"E saiu outro cavalo vermelho e ao que estava assentado sobre ele foi dado que tirasse a paz da terra e que se matassem uns aos outros e foi-lhe dada uma grande espada"
Textus Receptus
"E ali saiu outro cavalo que era vermelho; e ao que nele se assentava foi-lhe dado poder para tirar a paz da terra, e que se matassem uns aos outros, e foi-lhe dada uma grande espada."

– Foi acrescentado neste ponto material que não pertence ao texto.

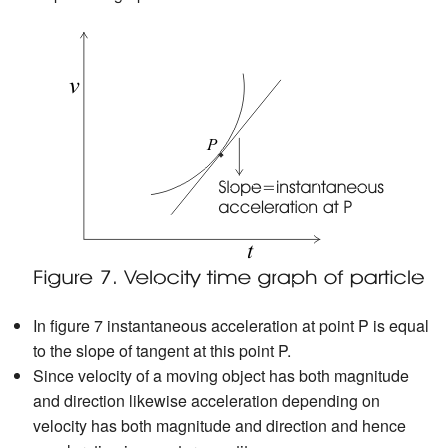
In figure 7 instantaneous acceleration at point P is equal
to the slope of tangent at this point P.
Since velocity of a moving object has both magnitude
and direction likewise acceleration depending on
velocity has both magnitude and direction and hence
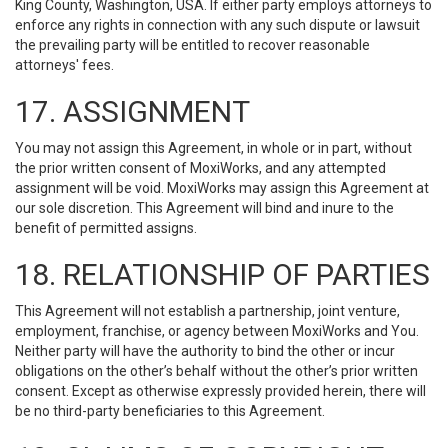
King County, Washington, USA. If either party employs attorneys to
enforce any rights in connection with any such dispute or lawsuit
the prevailing party will be entitled to recover reasonable
attorneys' fees.
17. ASSIGNMENT
You may not assign this Agreement, in whole or in part, without
the prior written consent of MoxiWorks, and any attempted
assignment will be void. MoxiWorks may assign this Agreement at
our sole discretion. This Agreement will bind and inure to the
benefit of permitted assigns.
18. RELATIONSHIP OF PARTIES
This Agreement will not establish a partnership, joint venture,
employment, franchise, or agency between MoxiWorks and You.
Neither party will have the authority to bind the other or incur
obligations on the other’s behalf without the other’s prior written
consent. Except as otherwise expressly provided herein, there will
be no third-party beneficiaries to this Agreement.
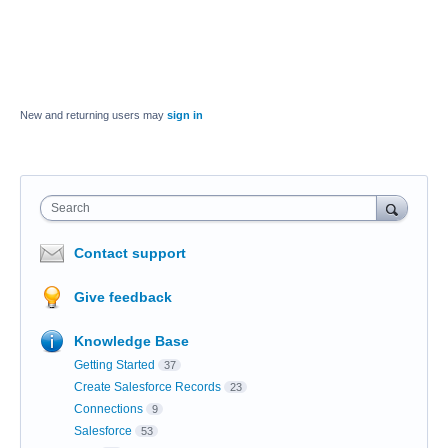
New and returning users may
sign in
Search
Contact support
Give feedback
Knowledge Base
Getting Started
37
Create Salesforce Records
23
Connections
9
Salesforce
53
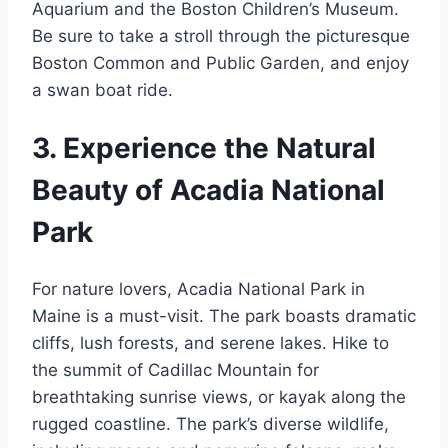
Aquarium and the Boston Children’s Museum.
Be sure to take a stroll through the picturesque
Boston Common and Public Garden, and enjoy
a swan boat ride.
3. Experience the Natural
Beauty of Acadia National
Park
For nature lovers, Acadia National Park in
Maine is a must-visit. The park boasts dramatic
cliffs, lush forests, and serene lakes. Hike to
the summit of Cadillac Mountain for
breathtaking sunrise views, or kayak along the
rugged coastline. The park’s diverse wildlife,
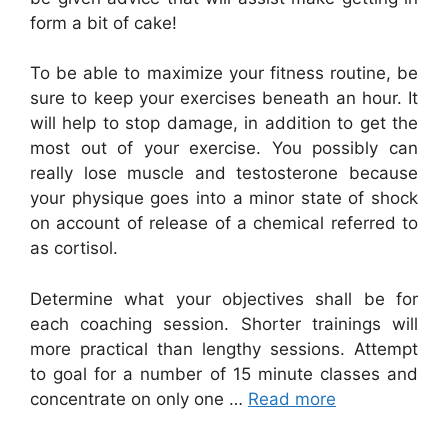
form a bit of cake!
To be able to maximize your fitness routine, be
sure to keep your exercises beneath an hour. It
will help to stop damage, in addition to get the
most out of your exercise. You possibly can
really lose muscle and testosterone because
your physique goes into a minor state of shock
on account of release of a chemical referred to
as cortisol.
Determine what your objectives shall be for
each coaching session. Shorter trainings will
more practical than lengthy sessions. Attempt
to goal for a number of 15 minute classes and
concentrate on only one …
Read more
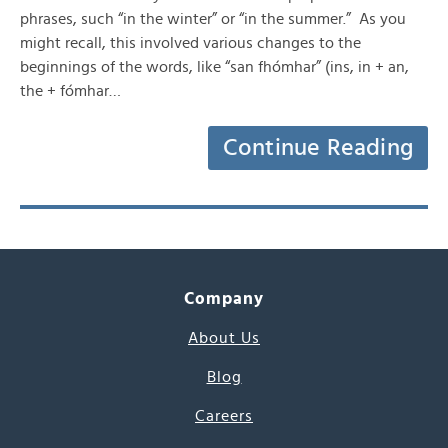
phrases, such “in the winter” or “in the summer.” As you
might recall, this involved various changes to the
beginnings of the words, like “san fhómhar” (ins, in + an,
the + fómhar…
Continue Reading
Company
About Us
Blog
Careers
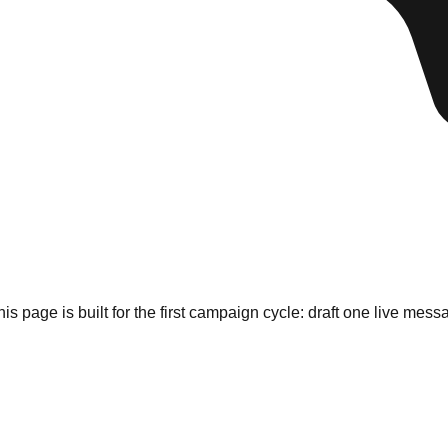
his page is built for the first campaign cycle: draft one live m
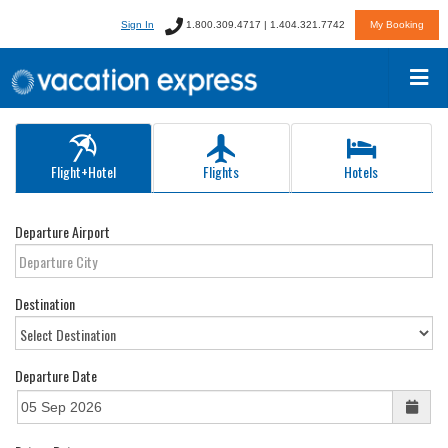
Sign In
1.800.309.4717 | 1.404.321.7742
My Booking
Flight+Hotel
Flights
Hotels
Departure Airport
Destination
Departure Date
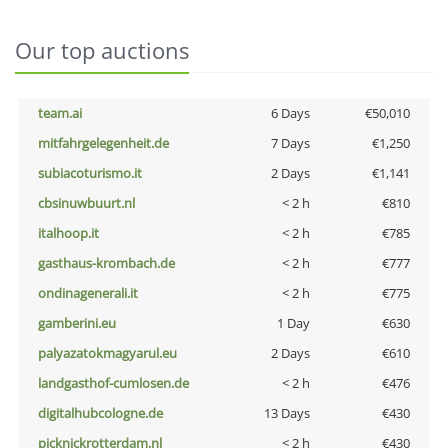
Our top auctions
team.ai
6 Days
€50,010
mitfahrgelegenheit.de
7 Days
€1,250
subiacoturismo.it
2 Days
€1,141
cbsinuwbuurt.nl
< 2 h
€810
italhoop.it
< 2 h
€785
gasthaus-krombach.de
< 2 h
€777
ondinagenerali.it
< 2 h
€775
gamberini.eu
1 Day
€630
palyazatokmagyarul.eu
2 Days
€610
landgasthof-cumlosen.de
< 2 h
€476
digitalhubcologne.de
13 Days
€430
picknickrotterdam.nl
< 2 h
€430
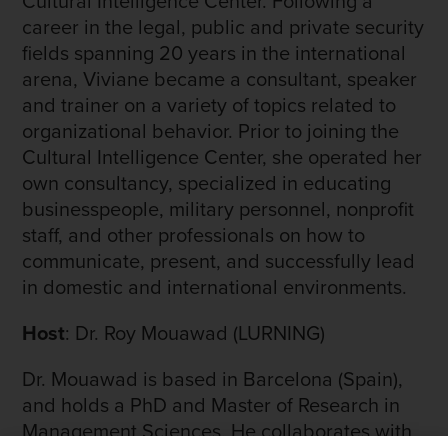
Cultural Intelligence Center. Following a
career in the legal, public and private security
fields spanning 20 years in the international
arena, Viviane became a consultant, speaker
and trainer on a variety of topics related to
organizational behavior. Prior to joining the
Cultural Intelligence Center, she operated her
own consultancy, specialized in educating
businesspeople, military personnel, nonprofit
staff, and other professionals on how to
communicate, present, and successfully lead
in domestic and international environments.
Host
: Dr. Roy Mouawad (LURNING)
Dr. Mouawad is based in Barcelona (Spain),
and holds a PhD and Master of Research in
Management Sciences. He collaborates with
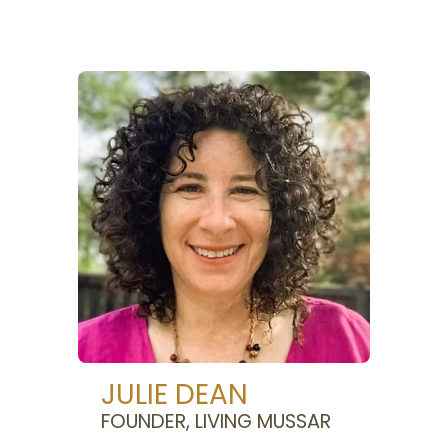
JULIE DEAN
FOUNDER, LIVING MUSSAR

O segundo selo revela um cavaleiro em um cavalo vermelho que recebe autoridade para remover a paz da terra e incitar conflitos e matança.
Explicação Histórica
O 'cavalo vermelho' (do grego, 'pyrrhós') simboliza guerra, derramamento de sangue e violência. A expressão 'foi dado' (em grego, 'edóthē') na voz passiva indica permissão ou autorização divina, não que o cavaleiro age por si só. 'Tirasse a paz da terra' refere-se à remoção da harmonia e da ordem social, resultando em discórdia generalizada, culminando em 'que se matassem uns aos outros'. A 'grande espada' (do grego, 'machaira megalē') representa a vasta escala de conflito e violência que lhe é concedida para executar seu propósito.
Interpretação Doutrinária
Este evento profético ilustra a soberania divina sobre os eventos mundiais, pois mesmo a permissão para a guerra e a desordem procede de Deus como parte de Seus juízos e do cumprimento de Seus propósitos escatológicos. A remoção da paz e a proliferação da violência são consequências da depravação humana, que Deus permite se manifestar como um sinal dos tempos finais, reforçando a necessidade da salvação em Cristo e da busca pela santificação.
Aplicação Prática
Diante dos sinais de conflito e instabilidade no mundo, o cristão é chamado a manter a vigilância espiritual, a orar pela paz, e a buscar a paz interior que só é encontrada em Cristo, vivendo em santidade e testemunhando do Evangelho em um mundo conturbado, confiando na providência divina.
Precauções de Leitura
Deve-se evitar uma interpretação literalista rígida dos símbolos (cor do cavalo, espada), reconhecendo seu caráter figurativo que aponta para realidades espirituais e eventos futuros. Não se deve interpretar que Deus é o autor do mal, mas sim que Ele o permite dentro de Seus propósitos divinos. Este versículo não justifica a violência humana, mas serve como um alerta profético e um chamado à vigilância e arrependimento.